Ein umfassendes Programm wirtschaftlicher Liberalisierung führt ungeachtet eintretender Erfolge nicht automatisch zur Unterstützung für weitere Reformen. Gesellschaften reagieren erst dann mit starker Unterstützung, wenn sie die Auswirkungen der Umkehrung solcher Reformen (etwa in Form von Korruption und Chancenungleichheit) erfahren haben. Das wird am Beispiel der postkommunistischen Transformation in Osteuropa und Zentralasien deutlich – wo der Endpunkt der Reformen nie klar definiert war und selbst erfolgreiche Reformen nun mit einem gewissen Reformmisstrauen verbunden sind.

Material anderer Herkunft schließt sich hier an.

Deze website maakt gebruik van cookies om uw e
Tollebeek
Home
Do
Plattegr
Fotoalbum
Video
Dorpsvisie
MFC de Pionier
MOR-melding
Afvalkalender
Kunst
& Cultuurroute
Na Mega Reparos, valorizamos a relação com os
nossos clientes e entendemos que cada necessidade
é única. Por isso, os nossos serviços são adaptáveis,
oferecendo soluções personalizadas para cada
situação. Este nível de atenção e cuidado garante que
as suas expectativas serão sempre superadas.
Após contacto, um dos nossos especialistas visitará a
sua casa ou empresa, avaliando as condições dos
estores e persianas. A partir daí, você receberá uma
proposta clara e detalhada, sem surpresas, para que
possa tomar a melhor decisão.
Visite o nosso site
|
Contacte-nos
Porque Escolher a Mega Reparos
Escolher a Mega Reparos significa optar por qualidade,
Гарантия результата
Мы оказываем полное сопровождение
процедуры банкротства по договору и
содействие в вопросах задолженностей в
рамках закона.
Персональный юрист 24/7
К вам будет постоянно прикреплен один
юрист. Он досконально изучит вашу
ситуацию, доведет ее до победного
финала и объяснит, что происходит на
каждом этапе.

Annäherung an westlichen Standards

Wichtige Resultate

Pro

Alle Transformationsstaaten haben sich zu funktionierenden Märkten entwickelt; in den meisten hat sich zudem das Wachstum verstärkt.

Institutionell sind sie näher an Staaten mit ähnlichem Pro-Kopf-BIP herangerückt, und haben oft, wenn auch nicht durchgängig, an demokratischer Struktur gewonnen.

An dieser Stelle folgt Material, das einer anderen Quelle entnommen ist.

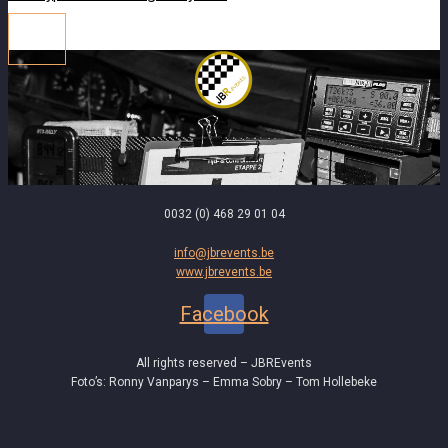
0032 (0) 468 29 01 04
info@jbrevents.be
www.jbrevents.be
Facebook
All rights reserved – JBREvents
Foto’s: Ronny Vanparys – Emma Sobry – Tom Hollebeke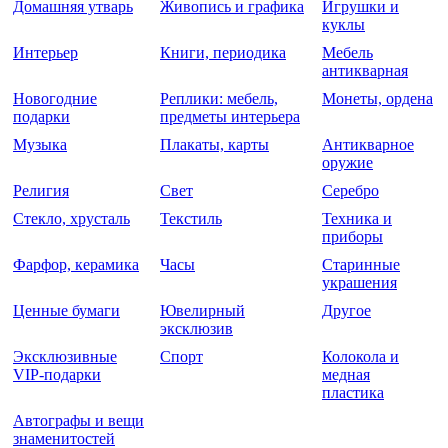
Домашняя утварь
Живопись и графика
Игрушки и
куклы
Интерьер
Книги, периодика
Мебель
антикварная
Новогодние
Реплики: мебель,
Монеты, ордена
подарки
предметы интерьера
Музыка
Плакаты, карты
Антикварное
оружие
Религия
Свет
Серебро
Стекло, хрусталь
Текстиль
Техника и
приборы
Фарфор, керамика
Часы
Старинные
украшения
Ценные бумаги
Ювелирный
Другое
эксклюзив
Эксклюзивные
Спорт
Колокола и
VIP-подарки
медная
пластика
Автографы и вещи
знаменитостей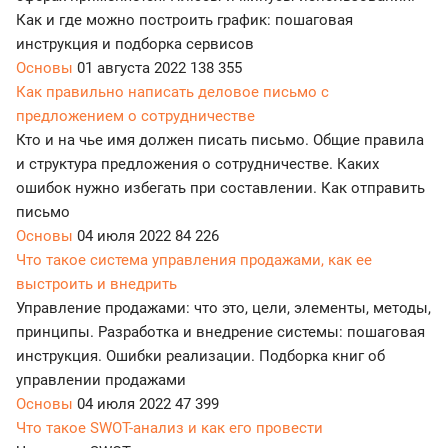
Как и где можно построить график: пошаговая
инструкция и подборка сервисов
Основы
01 августа 2022
138 355
Как правильно написать деловое письмо с
предложением о сотрудничестве
Кто и на чье имя должен писать письмо. Общие правила
и структура предложения о сотрудничестве. Каких
ошибок нужно избегать при составлении. Как отправить
письмо
Основы
04 июля 2022
84 226
Что такое система управления продажами, как ее
выстроить и внедрить
Управление продажами: что это, цели, элементы, методы,
принципы. Разработка и внедрение системы: пошаговая
инструкция. Ошибки реализации. Подборка книг об
управлении продажами
Основы
04 июля 2022
47 399
Что такое SWOT-анализ и как его провести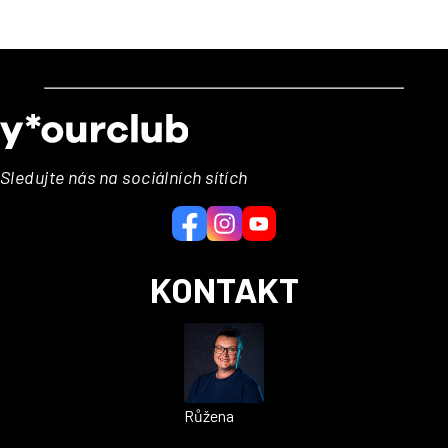
Z
á
p
a
Sledujte nás na sociálních sítích
t
í
KONTAKT
Růžena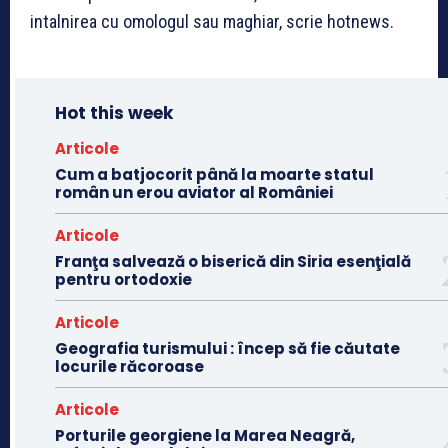
intalnirea cu omologul sau maghiar, scrie hotnews.
Hot this week
Articole
Cum a batjocorit până la moarte statul
român un erou aviator al României
Articole
Franţa salvează o biserică din Siria esenţială
pentru ortodoxie
Articole
Geografia turismului : încep să fie căutate
locurile răcoroase
Articole
Porturile georgiene la Marea Neagră,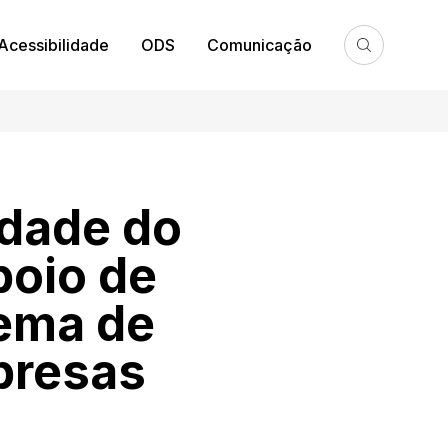
Acessibilidade
ODS
Comunicação
idade do
poio de
tema de
presas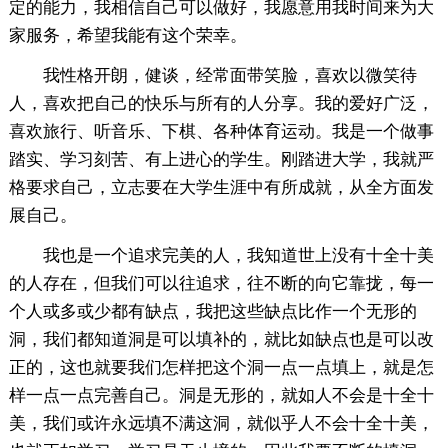
定的能力，我相信自己可以做好，我愿意用我时间来为大
家服务，希望我能有这个荣幸。
我性格开朗，健谈，经常面带笑脸，喜欢以微笑待
人，喜欢把自己的快乐与所有的人分享。我的爱好广泛，
喜欢旅行、听音乐、下棋、各种体育运动。我是一个做事
踏实、学习刻苦、有上进心的学生。刚踏进大学，我就严
格要求自己，立志要在大学生涯中有所成就，从全方面发
展自己。
我也是一个追求完美的人，我知道世上没有十全十美
的人存在，但我们可以往追求，往不断的向它靠拢，每一
个人或多或少都有缺点，我把这些缺点比作一个无形的
洞，我们都知道洞是可以填补的，就比如缺点也是可以改
正的，这也就要我们怎样把这个洞一点一点填上，就是怎
样一点一点完善自己。洞是无形的，就如人不会是十全十
美，我们或许永远填不满这洞，就似乎人不会十全十美，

Die an der Gini-Kennziffer gemessene Ungleichheit ist in den Transformationsländern heute vergleichsweise gering.

Die Unterstützung für den Reformkurs hat nur dort zugenommen, wo die Menschen die Folgen einer Umkehrung von Reformen (Korruption, Chancenungleichheit) zu spüren bekamen.

Contra

Die Transformationspfade in der Region waren insgesamt sehr unterschiedlich, die Resultate sind entsprechend divers.

Reformen gingen häufig mit empfundener Ungerechtigkeit einher; die Wahrnehmung von Korruption hat in einigen Ländern zugenommen.

Korruption trägt zur Chancenungleichheit bei – sie ist in Transformationsländern größer als anderswo.

Selbst wenn die Reformergebnisse positiv waren, ist die Unterstützung für diesen politischen Kurs zurückgegangen.

Kernbotschaft des Autors

Ob die 1989 eingeleitete postkommunistische Transformation in Mittel- und Osteuropa sowie in Zentralasien, als abgeschlossen betrachtet werden kann, darf bezweifelt werden. Wichtig ist, die Auswirkungen und vor allem die Wahrnehmung der durchgeführten Reformen zu verstehen. Interessanterweise scheint der Erfolg der Transformation die gesellschaftliche Unterstützung für künftige Reformen zu schwächen. Umgekehrt stärkt offenbar das Erleben der Folgen von Reformumkehrungen den Rückhalt für künftige Reformschritte. Eine wichtige Erkenntnis ist, dass diese nicht nur auf das BIP-Wachstum abzielen, sondern gerade auch auf die Beseitigung von Korruption und Vetternwirtschaft, die Stärkung der Rechtsstaatlichkeit und die Förderung der sozialen Mobilität gerichtet sein sollten.